The voices were rising now. “You know. You gotta live with it. So do I. You’re a bastard, Ritch, a born bastard. I don’t care you’re my brother. And what you did to Nola—where’s she at anyway?”

“I got her. She’s not going anywhere.”

“Hang on now! She’s in that safe house, Maggie says. No men allowed. You stay away from her, hear?”

“No, I don’t hear, g’dammit.”

They were fighting. She heard the grunts and slaps, the cries of anger. Then one of them broke and ran back along the edge of the pond. She could hear the brush breaking, dead logs rolling into the water from the running feet. She heard Darren shouting. She heard the words “Nola” again, and “Uncle,” and her own name, and then her dog came leaping through the underbrush, barking. She crouched lower but the dog found her. She held her breath, tried to shoo him away with her hands. The footsteps came closer. The dog jumped away from her and she heard Darren’s voice:

“Hey, pooch, what’re you doing way down here? Come on, boy, too wet for you. We gotta get the prickers outa your tail.” And luckily the dog followed.

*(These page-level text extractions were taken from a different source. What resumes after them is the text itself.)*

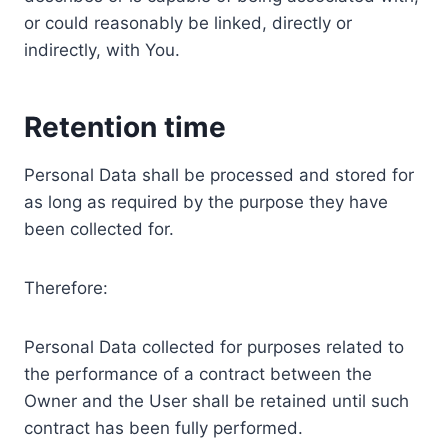
or could reasonably be linked, directly or
indirectly, with You.
Retention time
Personal Data shall be processed and stored for
as long as required by the purpose they have
been collected for.
Therefore:
Personal Data collected for purposes related to
the performance of a contract between the
Owner and the User shall be retained until such
contract has been fully performed.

She couldn’t move for a time; she was trying to think through what she’d heard. Darren knew about Ritchie and her sister, and here she’d thought that long-ago pregnancy a secret from both men. But Ritchie still didn’t know the outcome, she was pretty sure of that. And worse, Ritchie had Nola again, he’d somehow got her out of that healing place. How had he known where she was? Now he was back here, nosing about. How many times had he been here? Did he see Nola’s letter? He was obviously waiting for Darren to give in, go back with him to Uncle’s. Uncle had Ritchie in some kind of bind. Blackmail? Money needs? Something about Ritchie’s past? She didn’t know. Uncle had no use for Ritchie, he just wanted Darren back. Maybe Ritchie’s inheritance depended on his working there, that was probably it.

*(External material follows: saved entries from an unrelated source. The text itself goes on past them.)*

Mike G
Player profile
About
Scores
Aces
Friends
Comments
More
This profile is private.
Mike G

Oh, what did she know? Not a damn thing for certain.

When she pulled herself away from the prickers that held her skirt and sleeves she could hardly stand. It was like she’d grown old in half an hour. Like she was an old woman, older even than Mammy Boadie. Bent forward, trudging back up the hillside, back to a changed world.

And there was Ritchie, coming out of the trailer with a paper bag in his hand. How dared he! But he was the last person in the world she wanted to confront. She ducked behind the trailer, and just in time, for he glanced about like the sneak he was, and went running across the upper pasture toward the woods.